EDIT: Additional information added by request. There is a task, known in NLP as sequence labeling i.e. assigning one or more classes to tokens. The basic idea is that you have labeled data like "Registrant/Other Name/Other :/Other DI/Name-start VALENTIO/Name-Inside Rossi/Name-end Contact/Other" and you train a classifier to automatically label further data. Once you have data labeled that way, its trivial to extract necessary strings.
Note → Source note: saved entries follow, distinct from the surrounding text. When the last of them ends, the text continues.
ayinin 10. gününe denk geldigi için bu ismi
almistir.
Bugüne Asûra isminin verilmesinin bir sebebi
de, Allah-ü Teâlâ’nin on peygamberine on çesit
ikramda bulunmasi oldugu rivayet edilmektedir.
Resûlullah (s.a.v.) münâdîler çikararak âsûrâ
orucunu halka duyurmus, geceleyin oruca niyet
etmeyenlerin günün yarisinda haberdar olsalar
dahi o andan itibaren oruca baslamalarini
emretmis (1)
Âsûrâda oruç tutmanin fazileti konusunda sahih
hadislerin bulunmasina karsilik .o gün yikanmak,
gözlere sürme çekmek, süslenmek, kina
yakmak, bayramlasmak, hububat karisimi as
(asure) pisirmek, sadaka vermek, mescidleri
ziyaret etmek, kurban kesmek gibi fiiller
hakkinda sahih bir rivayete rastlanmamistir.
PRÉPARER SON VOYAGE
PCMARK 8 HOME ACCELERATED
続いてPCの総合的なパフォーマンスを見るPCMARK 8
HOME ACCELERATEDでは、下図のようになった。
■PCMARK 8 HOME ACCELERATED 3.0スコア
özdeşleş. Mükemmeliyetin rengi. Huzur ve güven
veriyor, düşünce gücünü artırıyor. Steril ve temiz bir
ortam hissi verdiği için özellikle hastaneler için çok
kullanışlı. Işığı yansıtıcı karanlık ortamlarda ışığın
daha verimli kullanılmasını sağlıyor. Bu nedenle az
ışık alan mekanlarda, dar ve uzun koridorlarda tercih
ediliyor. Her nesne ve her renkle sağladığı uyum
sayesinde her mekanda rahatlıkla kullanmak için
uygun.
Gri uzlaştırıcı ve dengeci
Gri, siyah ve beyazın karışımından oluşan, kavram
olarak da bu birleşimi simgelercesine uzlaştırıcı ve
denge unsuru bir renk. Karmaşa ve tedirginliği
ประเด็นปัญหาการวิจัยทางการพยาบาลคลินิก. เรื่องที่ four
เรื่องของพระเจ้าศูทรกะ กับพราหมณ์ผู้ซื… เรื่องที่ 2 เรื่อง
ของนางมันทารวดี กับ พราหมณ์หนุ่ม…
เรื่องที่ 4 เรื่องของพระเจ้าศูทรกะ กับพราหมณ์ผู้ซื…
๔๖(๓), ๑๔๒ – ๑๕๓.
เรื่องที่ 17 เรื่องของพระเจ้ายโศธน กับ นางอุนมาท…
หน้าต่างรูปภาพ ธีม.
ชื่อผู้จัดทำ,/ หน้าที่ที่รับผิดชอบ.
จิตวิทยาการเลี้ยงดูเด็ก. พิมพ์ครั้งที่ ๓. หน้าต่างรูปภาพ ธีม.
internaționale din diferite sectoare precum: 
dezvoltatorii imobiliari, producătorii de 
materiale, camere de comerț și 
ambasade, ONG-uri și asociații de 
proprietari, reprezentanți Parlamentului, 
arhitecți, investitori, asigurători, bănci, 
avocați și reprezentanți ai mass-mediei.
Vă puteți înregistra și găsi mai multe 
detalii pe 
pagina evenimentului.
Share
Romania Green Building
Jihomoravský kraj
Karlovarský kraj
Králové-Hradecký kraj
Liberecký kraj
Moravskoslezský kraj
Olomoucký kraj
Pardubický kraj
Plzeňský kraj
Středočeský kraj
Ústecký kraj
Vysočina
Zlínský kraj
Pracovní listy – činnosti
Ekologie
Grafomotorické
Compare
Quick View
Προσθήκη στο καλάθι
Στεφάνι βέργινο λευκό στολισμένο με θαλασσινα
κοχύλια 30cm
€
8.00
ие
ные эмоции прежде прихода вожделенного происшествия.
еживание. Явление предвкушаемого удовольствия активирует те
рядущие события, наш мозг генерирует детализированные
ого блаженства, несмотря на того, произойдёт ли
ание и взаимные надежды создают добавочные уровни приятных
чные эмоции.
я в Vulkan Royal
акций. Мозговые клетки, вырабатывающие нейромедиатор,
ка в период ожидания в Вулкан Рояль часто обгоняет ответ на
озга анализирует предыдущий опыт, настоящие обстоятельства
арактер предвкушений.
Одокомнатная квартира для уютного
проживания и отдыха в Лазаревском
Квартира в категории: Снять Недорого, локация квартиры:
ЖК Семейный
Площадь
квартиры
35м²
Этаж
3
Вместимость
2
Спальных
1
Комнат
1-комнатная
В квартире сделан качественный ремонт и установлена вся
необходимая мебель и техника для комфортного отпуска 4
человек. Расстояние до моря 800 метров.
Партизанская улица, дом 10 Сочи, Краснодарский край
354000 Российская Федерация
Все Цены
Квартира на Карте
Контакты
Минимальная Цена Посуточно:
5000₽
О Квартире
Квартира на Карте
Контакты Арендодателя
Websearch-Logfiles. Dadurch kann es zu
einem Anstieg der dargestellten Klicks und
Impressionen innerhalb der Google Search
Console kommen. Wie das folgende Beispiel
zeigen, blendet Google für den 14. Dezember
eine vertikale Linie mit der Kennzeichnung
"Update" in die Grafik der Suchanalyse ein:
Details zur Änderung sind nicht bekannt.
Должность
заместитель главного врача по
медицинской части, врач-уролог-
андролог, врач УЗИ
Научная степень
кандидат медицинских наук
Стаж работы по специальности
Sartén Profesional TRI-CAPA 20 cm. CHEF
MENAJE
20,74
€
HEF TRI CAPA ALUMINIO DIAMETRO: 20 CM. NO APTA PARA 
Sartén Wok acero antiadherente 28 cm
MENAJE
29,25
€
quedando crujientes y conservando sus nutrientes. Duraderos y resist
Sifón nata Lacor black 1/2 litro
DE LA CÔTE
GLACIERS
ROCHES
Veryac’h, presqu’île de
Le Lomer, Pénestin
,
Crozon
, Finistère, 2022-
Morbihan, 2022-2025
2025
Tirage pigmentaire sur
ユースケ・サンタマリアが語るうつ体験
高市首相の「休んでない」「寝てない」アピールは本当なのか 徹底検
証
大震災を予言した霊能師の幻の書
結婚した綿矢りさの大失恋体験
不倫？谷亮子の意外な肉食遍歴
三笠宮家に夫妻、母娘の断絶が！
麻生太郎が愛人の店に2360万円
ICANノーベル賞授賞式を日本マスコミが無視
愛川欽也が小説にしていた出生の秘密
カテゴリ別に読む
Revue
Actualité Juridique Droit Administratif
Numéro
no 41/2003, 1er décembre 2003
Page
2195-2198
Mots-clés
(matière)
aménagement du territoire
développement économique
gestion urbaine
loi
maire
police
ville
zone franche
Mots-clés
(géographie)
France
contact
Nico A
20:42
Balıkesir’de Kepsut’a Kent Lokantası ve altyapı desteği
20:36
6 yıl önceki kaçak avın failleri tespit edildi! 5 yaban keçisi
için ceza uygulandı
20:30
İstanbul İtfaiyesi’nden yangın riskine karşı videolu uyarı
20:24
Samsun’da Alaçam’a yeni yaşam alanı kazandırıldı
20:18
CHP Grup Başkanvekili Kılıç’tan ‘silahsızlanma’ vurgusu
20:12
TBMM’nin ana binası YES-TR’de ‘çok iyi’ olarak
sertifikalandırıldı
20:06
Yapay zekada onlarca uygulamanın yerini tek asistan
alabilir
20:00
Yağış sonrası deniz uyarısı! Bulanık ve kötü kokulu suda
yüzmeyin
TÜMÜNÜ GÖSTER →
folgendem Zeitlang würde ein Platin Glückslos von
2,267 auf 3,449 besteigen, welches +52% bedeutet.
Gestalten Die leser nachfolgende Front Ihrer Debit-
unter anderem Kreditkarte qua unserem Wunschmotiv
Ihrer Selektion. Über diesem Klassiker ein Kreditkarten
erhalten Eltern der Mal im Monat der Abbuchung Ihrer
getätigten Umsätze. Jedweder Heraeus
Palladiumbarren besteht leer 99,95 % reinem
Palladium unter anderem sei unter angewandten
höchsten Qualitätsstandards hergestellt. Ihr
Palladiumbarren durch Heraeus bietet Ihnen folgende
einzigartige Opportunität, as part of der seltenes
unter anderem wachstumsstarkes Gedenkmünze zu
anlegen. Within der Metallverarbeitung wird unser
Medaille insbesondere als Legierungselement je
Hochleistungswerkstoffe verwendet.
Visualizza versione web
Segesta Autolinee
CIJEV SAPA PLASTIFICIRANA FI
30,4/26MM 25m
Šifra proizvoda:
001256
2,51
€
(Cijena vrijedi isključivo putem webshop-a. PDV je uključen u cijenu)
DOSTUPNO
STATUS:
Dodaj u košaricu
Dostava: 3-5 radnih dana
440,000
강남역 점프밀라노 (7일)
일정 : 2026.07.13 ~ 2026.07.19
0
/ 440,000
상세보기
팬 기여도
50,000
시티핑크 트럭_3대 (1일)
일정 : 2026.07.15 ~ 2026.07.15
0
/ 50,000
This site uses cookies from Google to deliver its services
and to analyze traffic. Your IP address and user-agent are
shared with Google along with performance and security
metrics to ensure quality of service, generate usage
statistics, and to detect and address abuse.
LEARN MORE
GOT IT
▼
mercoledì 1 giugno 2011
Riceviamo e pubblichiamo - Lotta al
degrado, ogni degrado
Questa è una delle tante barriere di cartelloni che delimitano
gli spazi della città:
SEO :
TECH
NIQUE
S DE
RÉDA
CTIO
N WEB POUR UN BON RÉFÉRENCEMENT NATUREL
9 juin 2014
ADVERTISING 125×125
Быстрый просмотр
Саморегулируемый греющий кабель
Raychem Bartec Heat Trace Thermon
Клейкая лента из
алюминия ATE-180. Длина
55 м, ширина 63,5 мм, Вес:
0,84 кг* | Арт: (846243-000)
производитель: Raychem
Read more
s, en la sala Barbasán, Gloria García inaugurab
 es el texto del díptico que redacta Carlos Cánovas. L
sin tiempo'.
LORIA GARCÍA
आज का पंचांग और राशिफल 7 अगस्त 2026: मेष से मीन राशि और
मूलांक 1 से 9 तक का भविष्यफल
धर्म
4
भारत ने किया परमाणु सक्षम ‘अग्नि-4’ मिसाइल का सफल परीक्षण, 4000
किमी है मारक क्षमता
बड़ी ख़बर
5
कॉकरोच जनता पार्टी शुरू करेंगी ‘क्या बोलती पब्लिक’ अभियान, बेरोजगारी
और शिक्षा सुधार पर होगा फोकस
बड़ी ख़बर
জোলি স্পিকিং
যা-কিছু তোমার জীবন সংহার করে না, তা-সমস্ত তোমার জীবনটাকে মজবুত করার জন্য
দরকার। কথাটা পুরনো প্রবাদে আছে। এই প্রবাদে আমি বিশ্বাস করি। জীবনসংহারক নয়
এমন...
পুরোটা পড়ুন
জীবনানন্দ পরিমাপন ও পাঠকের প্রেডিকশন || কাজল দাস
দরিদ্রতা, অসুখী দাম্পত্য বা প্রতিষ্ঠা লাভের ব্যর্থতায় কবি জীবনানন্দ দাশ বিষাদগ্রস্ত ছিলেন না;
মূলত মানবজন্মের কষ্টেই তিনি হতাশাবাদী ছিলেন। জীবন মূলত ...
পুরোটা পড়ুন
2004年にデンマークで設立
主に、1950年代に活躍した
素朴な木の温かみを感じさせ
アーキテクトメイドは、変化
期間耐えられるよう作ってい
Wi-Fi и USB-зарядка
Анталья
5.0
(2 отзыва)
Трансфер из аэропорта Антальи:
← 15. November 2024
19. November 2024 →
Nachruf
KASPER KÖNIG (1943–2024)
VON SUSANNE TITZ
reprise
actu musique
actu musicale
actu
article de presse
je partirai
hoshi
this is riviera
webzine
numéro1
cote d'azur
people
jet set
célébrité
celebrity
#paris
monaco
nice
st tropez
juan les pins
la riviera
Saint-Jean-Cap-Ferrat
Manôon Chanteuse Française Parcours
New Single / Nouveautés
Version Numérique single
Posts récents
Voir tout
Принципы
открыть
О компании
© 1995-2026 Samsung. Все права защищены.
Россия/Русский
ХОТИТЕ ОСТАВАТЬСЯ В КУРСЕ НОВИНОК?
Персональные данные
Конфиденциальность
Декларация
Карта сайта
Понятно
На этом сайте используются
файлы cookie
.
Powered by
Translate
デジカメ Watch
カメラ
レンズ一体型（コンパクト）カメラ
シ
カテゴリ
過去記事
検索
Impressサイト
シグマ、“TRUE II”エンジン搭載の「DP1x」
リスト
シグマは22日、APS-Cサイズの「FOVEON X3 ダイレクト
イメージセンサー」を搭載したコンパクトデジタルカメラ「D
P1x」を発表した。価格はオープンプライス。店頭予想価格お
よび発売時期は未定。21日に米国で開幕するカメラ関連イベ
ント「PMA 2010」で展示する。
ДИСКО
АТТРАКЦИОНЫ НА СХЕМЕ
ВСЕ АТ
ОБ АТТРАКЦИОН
Widely used classifiers are Conditional Random Fields (CRF) and (recently) recurrent neural network based classifiers. Mathematics behind them is a bit complex, but there are ready made tools that can be used (to some extent) as black boxes. I outlined example use case in this answer where you can find step-by-step instruction.

Notes of caution:

  1. It is not impossible that some classifiers can generalize to unknown formats given only samples in known formats, but generally you need examples in a number different formats. One can hand-label a couple of training samples, or as I suggested, one way to get such examples is to get known data in a number of formats and assign labels to tokens based on your knowldege. For example, if you know that DI VALENTINO ROSSI is Registrant name in one format, you can find it and label as registrant name in another.

  2. CRF and other classifiers are not guaranteed to make 100% perfect prediction. Accuracy will depend on number training samples and template features and vary from one task to another. One the positive side, good CRF model can be robust against format changes, small errors in format and new formats - situations where hand-written parser usually fails. I think that for your task this should work well, but no one can tell until you actually try and see. I solved a couple of similar problems such as free-form price list parsing, postal address parsing etc with this approach.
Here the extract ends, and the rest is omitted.